Alcohol was the medicine I took to alleviate the swelling and fever of my hypertrophic head. Someone much smarter than me observed the systemic mistreatment of collegiate livers was due to anxiety about becoming an adult, the pot of coal at the end of the rainbow as it were. (I suppose if taking the training wheels off a bike could be drawn out for four years, kids might take to the bottle, too.) We were, then, pupa reluctant about emerging from chrysalises. We felt, semi-consciously, the nearness of it. Adulthood loomed over us and I, at least, could taste pennies on my tongue when I thought about the sun setting over the wonderland of academia. (It was a scenic spot so starkly different from my humdrum hometown I felt like a foreign exchange student.
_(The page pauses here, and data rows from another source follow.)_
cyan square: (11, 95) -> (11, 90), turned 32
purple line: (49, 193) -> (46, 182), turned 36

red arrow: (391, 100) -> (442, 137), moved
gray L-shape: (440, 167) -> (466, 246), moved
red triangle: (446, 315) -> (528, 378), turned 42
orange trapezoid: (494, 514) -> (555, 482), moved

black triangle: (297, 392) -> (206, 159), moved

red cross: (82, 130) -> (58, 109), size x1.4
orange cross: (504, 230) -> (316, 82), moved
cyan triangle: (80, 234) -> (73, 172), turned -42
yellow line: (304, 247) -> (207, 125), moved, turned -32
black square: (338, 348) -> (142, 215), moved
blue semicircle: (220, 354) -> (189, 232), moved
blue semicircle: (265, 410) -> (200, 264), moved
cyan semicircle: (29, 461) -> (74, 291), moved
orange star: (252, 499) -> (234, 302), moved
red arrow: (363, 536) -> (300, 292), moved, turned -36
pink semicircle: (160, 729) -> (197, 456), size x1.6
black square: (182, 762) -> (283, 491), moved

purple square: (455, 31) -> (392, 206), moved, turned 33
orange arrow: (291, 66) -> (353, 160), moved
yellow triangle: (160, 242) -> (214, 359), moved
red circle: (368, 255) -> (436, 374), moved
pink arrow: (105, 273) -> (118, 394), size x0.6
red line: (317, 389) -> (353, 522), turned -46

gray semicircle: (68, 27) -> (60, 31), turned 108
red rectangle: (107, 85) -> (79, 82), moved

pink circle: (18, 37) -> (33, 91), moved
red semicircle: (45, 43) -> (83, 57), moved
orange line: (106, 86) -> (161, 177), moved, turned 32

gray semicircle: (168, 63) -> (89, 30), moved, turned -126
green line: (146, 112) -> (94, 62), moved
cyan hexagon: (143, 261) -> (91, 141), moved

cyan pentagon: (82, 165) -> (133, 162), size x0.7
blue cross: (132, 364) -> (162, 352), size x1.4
Campus topography was distinct for its gargantuan oaks and elms. Like the professors, they made you feel young and tiny. Tree hugging was physically impossible as the trunks’ circumferences overwhelmed even basketball players’ wingspans. In these groves, sunlight only appeared in irregular splotches when strong winds would part the sea of leaves. Architecturally, brick and sandstone was the order of the day. The buildings were Romanesque circa the first quarter of the twentieth century. Archways topped most windows and roof lines were embellished with thick ornate cornices. The president’s house was palatial and guarded by limestone gargoyles whose teeth must have been sharpened annually. Spear-tipped wrought iron fences kept the riff-raff at bay.)
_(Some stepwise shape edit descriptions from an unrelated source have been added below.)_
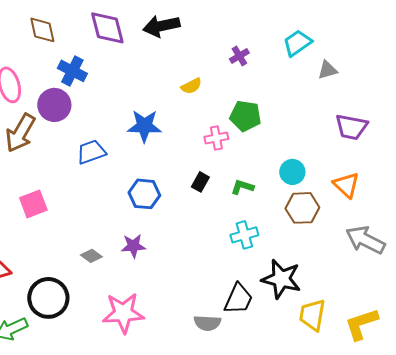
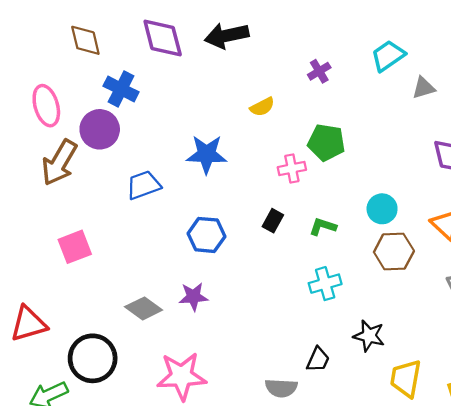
gray diamond: (91, 256) -> (144, 308), size x1.4
black star: (281, 279) -> (369, 336), size x0.7
black trapezoid: (238, 299) -> (318, 360), size x0.7

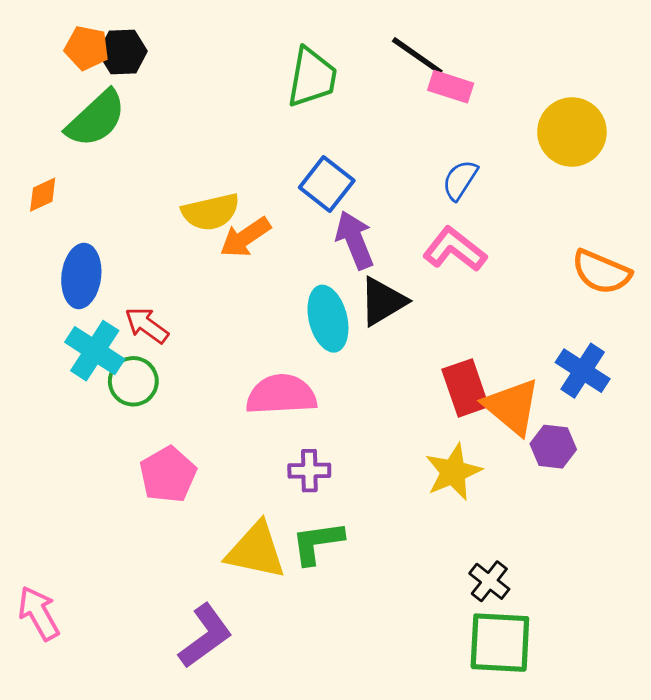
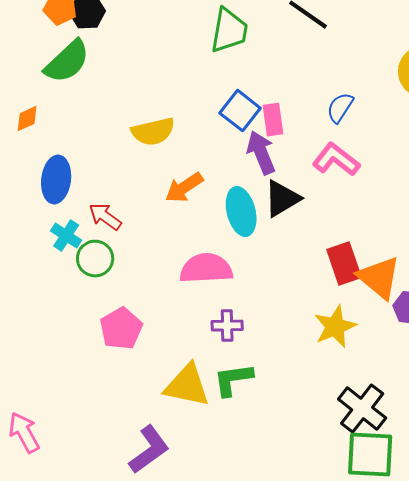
pink rectangle: (451, 87) -> (273, 120), moved, turned 64
orange arrow: (245, 237) -> (184, 188), moved
cyan cross: (95, 351) -> (66, 236), size x0.7
black cross: (489, 581) -> (362, 409), size x1.6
Procurement was never an issue. The deputy was more concerned with livestock rustling than underage drinking and the gas station attendants never consulted IDs since it was bad for business. Illicit substances and other intoxicants were obviously off limits on/in school property, so consumption was a tad stickier. Thankfully, the problem solving skills and critical thinking strategies we were taught had real-world applications. Prohibition could be circumvented largely with repurposed soda bottles and timely swishing of Listerine before interrogations with staff members. Should a student be caught red-handed, campus security guards (who were also campus construction workers, campus groundskeepers, and campus hosts, servers, and dish washers should a catering event arise) could easily be bought off with a share of the contraband. (Niccolo Machiavelli warned royalty against employing mercenaries. Human motivation is such that, devoid of personal investment in the outcome, players will quit when the going gets tough. Thanks to the changelessness of human nature, the advice is still credible.) It did not hurt, either, that the guards were grossly underpaid and knew their way around a 12-pack. The only guard to beware of was Reginald Young, who aspired to be the school’s equivalent of a sheriff and sporadically wore a cowboy hat to prove it. He was a one-man buzz-kill. There must have been a poster with Smiley Face stickers by Young’s name in the break room for all the tattling he did.
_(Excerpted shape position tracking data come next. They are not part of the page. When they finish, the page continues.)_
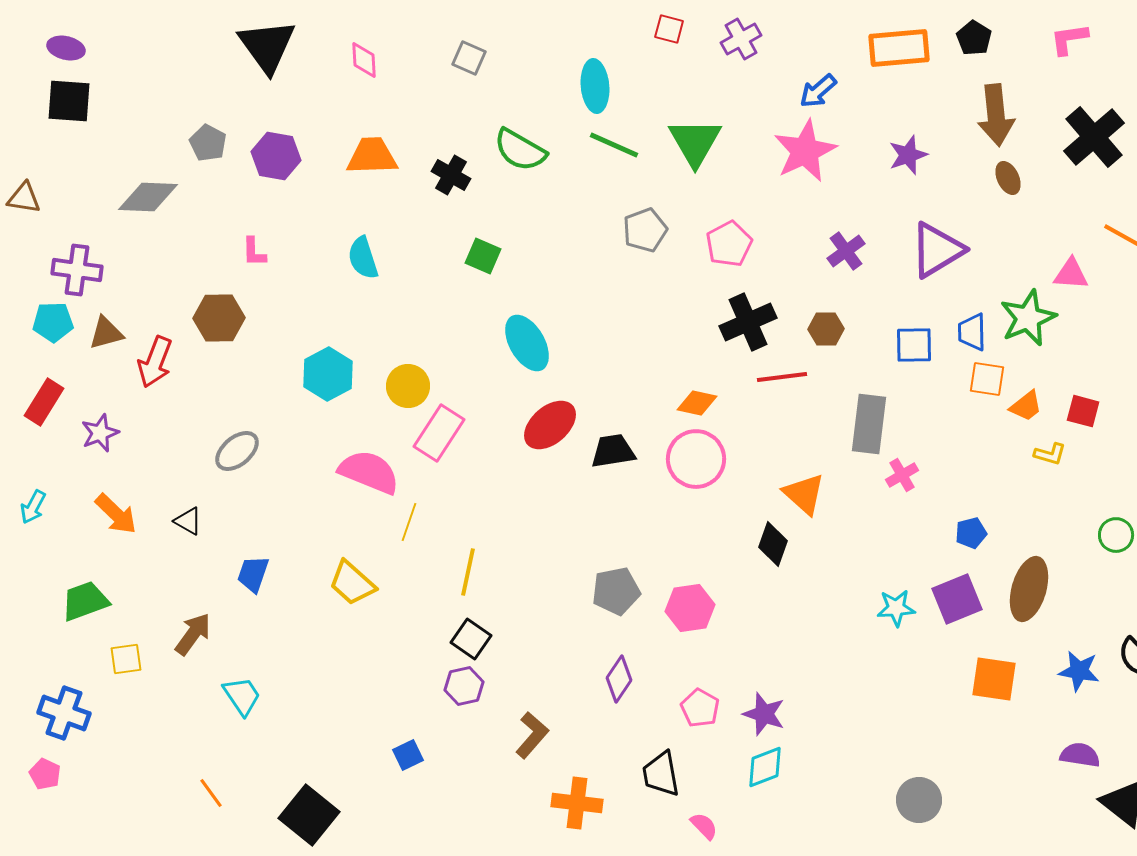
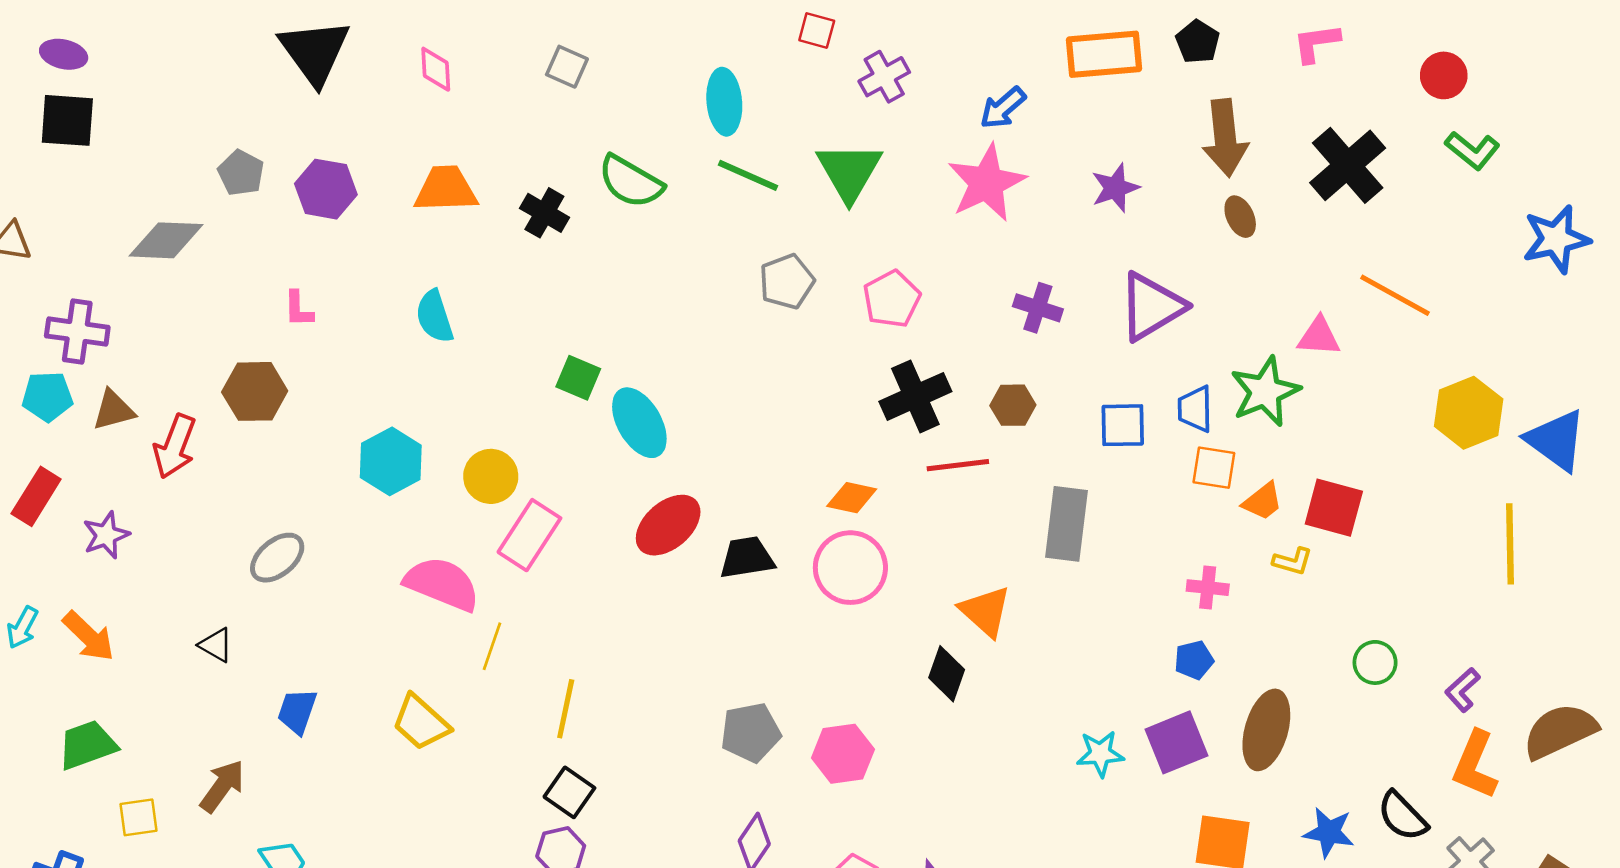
purple cross: (741, 39) -> (884, 77), moved
purple cross: (846, 251) -> (1038, 308), turned -36
green square: (483, 256) -> (578, 378), moved
red square: (1083, 411) -> (1334, 508), size x1.4
pink cross: (902, 475) -> (1208, 588), moved, turned 36
orange arrow: (116, 514) -> (89, 636), moved

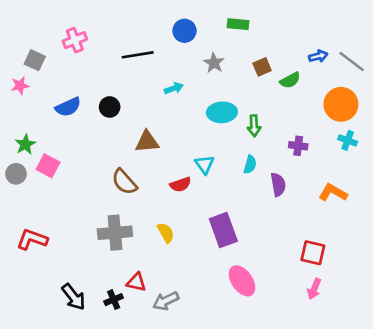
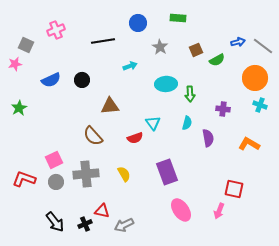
pink square: (48, 166) -> (54, 160), moved, turned 36
gray circle: (16, 174) -> (56, 182), moved
pink arrow: (314, 289) -> (219, 211), moved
Spinach aids the detoxification process and I bought more than my fair share of it. (The only items in the cafeteria that would settle an upset stomach were the packets of instant oatmeal. The exorbitant tuition fees had no impact on the quality of the ingredients. Recipes involved grease, salt, something inorganic, and, if desert, high fructose corn syrup.) Eventually, I inquired of the grizzled yeoman about her. Our first conversation went something like this:
“Where’s that young woman who was here week before last?”
“She’s my daughter and she’s not interested.”